David A Kitzenberg, PhD | Primer Pharmaceuticals Corp
Competition Sponsor: US National Academy of Medicine
Awardee Year: 2023
Infections are a major cause of morbidity and mortality in older populations. Human immunity senesces, causing increased susceptibility to a range of infections. Furthermore, increasing antibiotic resistance is alarming because when antibiotics fail to clear an infection, patients are subject to greater morbidity, adverse events, and health risk. Thus, improving treatment of bacterial infection has tremendous potential to positively impact health and longevity across all populations, and older populations in particular. Antibiotics can fail to kill bacteria without the bacteria possessing traditional antibiotic resistance due to a phenomenon called antibiotic tolerance or persistence. Recent scientific findings have demonstrated that these antibiotic tolerant or persistent bacteria function as a stepping-stone for resistance acquisition and serve as a bacterial reservoir to repopulate an infection, thereby driving treatment failure and antibiotic resistance. This proposal aims to reduce antibiotic treatment failure and the emergence of antibiotic resistance by developing antibiotic adjuvant drugs that bolster the efficacy of commonly used antibiotics against tolerant and persistent bacteria.
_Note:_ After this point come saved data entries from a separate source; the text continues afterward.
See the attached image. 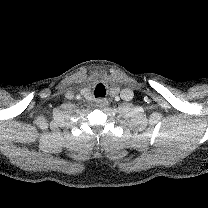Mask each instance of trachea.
I'll use <instances>...</instances> for the list:
<instances>
[{
  "mask_svg": "<svg viewBox=\"0 0 208 208\" xmlns=\"http://www.w3.org/2000/svg\"><path fill=\"white\" fill-rule=\"evenodd\" d=\"M95 97H105L106 89L103 84H98L94 91Z\"/></svg>",
  "mask_w": 208,
  "mask_h": 208,
  "instance_id": "3493384b",
  "label": "trachea"
}]
</instances>
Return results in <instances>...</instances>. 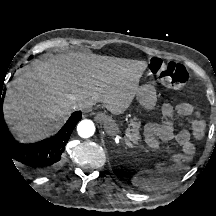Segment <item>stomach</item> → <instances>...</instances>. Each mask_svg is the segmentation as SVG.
I'll return each mask as SVG.
<instances>
[{"label":"stomach","mask_w":216,"mask_h":216,"mask_svg":"<svg viewBox=\"0 0 216 216\" xmlns=\"http://www.w3.org/2000/svg\"><path fill=\"white\" fill-rule=\"evenodd\" d=\"M136 99L147 110H153L156 106V91L152 85L145 84L138 87ZM112 132V131H110Z\"/></svg>","instance_id":"1"}]
</instances>
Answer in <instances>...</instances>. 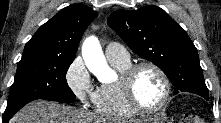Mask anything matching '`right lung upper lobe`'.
Returning a JSON list of instances; mask_svg holds the SVG:
<instances>
[{"instance_id":"obj_1","label":"right lung upper lobe","mask_w":221,"mask_h":123,"mask_svg":"<svg viewBox=\"0 0 221 123\" xmlns=\"http://www.w3.org/2000/svg\"><path fill=\"white\" fill-rule=\"evenodd\" d=\"M93 9L72 4L43 24L26 43L23 55L74 56L88 25L97 17Z\"/></svg>"}]
</instances>
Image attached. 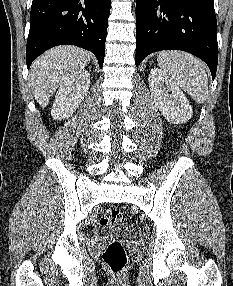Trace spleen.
<instances>
[{"label": "spleen", "instance_id": "3e777b00", "mask_svg": "<svg viewBox=\"0 0 233 286\" xmlns=\"http://www.w3.org/2000/svg\"><path fill=\"white\" fill-rule=\"evenodd\" d=\"M159 67L196 102L202 104L208 97L206 64L190 53L178 50L161 51L157 55Z\"/></svg>", "mask_w": 233, "mask_h": 286}]
</instances>
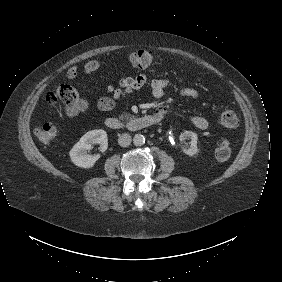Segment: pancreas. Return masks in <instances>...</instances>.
<instances>
[{
  "instance_id": "obj_1",
  "label": "pancreas",
  "mask_w": 282,
  "mask_h": 282,
  "mask_svg": "<svg viewBox=\"0 0 282 282\" xmlns=\"http://www.w3.org/2000/svg\"><path fill=\"white\" fill-rule=\"evenodd\" d=\"M118 115H119V119L125 120L126 122H130L131 120L136 118V116L131 115L130 113L127 112H122L119 113Z\"/></svg>"
}]
</instances>
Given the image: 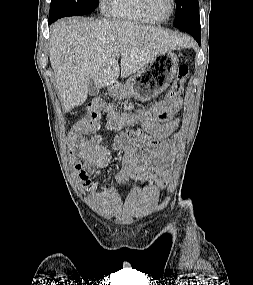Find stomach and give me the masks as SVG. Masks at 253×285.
I'll return each mask as SVG.
<instances>
[{"instance_id":"stomach-1","label":"stomach","mask_w":253,"mask_h":285,"mask_svg":"<svg viewBox=\"0 0 253 285\" xmlns=\"http://www.w3.org/2000/svg\"><path fill=\"white\" fill-rule=\"evenodd\" d=\"M178 62L179 59L173 51H163L126 83L115 82L108 85V93L117 100L134 97L139 101H146L154 98L170 85Z\"/></svg>"}]
</instances>
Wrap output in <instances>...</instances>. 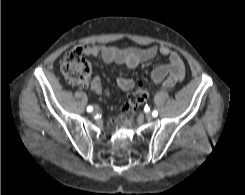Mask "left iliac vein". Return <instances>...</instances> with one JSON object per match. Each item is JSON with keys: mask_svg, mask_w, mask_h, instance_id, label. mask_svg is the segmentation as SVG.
I'll return each mask as SVG.
<instances>
[{"mask_svg": "<svg viewBox=\"0 0 245 195\" xmlns=\"http://www.w3.org/2000/svg\"><path fill=\"white\" fill-rule=\"evenodd\" d=\"M146 117H147L148 119H152V118H153V115H152L151 113H147V114H146Z\"/></svg>", "mask_w": 245, "mask_h": 195, "instance_id": "left-iliac-vein-1", "label": "left iliac vein"}]
</instances>
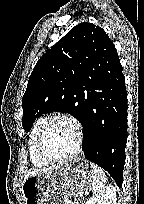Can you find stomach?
I'll return each mask as SVG.
<instances>
[{
	"label": "stomach",
	"instance_id": "0dacf381",
	"mask_svg": "<svg viewBox=\"0 0 144 204\" xmlns=\"http://www.w3.org/2000/svg\"><path fill=\"white\" fill-rule=\"evenodd\" d=\"M94 164L76 159L28 177L22 184L24 204H67L91 186Z\"/></svg>",
	"mask_w": 144,
	"mask_h": 204
}]
</instances>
This project will, (1) utilize validated screening platforms to identify small molecule antibiotic adjuvants against common human pathogens; (2) use infection models to test antibiotic/adjuvant combination therapy for superiority over standard antibiotic therapy; (3) use bacterial evolution studies to determine an adjuvant’s potential to reduce antibiotic resistance emergence. Improving infection outcomes with antibiotic adjuvants will promote health and longevity for a significant number of people, worldwide. To solve the antibiotic resistance problems of the future, we need to start now.